--- Task data ---
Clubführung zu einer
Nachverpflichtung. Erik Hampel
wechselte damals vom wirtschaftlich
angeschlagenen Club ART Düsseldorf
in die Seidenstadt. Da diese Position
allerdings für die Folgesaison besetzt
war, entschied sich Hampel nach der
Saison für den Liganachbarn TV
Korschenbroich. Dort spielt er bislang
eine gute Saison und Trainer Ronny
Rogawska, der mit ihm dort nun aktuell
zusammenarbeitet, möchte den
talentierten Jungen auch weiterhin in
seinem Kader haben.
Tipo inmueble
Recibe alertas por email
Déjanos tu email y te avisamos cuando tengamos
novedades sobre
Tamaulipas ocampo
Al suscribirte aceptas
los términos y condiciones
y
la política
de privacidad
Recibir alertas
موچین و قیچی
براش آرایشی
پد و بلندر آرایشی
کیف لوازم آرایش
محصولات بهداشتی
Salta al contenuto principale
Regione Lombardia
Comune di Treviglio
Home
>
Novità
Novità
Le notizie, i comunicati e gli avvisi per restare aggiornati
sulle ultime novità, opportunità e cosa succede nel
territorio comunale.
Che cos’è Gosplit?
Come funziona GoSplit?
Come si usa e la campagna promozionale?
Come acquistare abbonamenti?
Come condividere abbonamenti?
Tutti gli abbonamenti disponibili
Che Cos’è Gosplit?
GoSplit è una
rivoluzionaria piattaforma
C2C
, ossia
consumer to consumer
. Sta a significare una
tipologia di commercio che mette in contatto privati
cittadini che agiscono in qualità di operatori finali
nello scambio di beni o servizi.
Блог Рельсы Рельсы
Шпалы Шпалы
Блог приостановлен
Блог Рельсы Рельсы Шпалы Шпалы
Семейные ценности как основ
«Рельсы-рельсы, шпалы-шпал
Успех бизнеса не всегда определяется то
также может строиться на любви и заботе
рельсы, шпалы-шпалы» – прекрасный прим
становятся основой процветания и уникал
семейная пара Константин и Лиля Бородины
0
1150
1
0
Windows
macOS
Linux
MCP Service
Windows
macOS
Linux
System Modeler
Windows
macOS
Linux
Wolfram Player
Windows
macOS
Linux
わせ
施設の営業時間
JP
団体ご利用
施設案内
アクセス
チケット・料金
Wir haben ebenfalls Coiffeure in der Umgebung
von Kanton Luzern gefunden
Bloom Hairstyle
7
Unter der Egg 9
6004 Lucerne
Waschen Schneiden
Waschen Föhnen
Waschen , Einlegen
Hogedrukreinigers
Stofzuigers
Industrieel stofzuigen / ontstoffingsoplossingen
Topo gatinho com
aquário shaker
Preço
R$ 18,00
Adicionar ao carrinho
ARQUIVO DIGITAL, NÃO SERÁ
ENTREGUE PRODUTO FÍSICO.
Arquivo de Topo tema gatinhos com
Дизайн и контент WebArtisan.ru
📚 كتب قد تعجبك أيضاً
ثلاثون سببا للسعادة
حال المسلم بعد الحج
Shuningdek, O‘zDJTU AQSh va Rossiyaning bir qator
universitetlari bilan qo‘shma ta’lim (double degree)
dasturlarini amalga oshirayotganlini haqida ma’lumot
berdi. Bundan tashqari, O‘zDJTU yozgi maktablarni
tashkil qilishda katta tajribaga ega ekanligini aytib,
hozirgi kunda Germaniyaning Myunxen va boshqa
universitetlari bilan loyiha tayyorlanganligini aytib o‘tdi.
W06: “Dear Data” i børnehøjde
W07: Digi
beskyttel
---
**What needs to be done**:
From the records above, show each line that contains the word "Topo".

**Task result**:
Topo gatinho com
Arquivo de Topo tema gatinhos com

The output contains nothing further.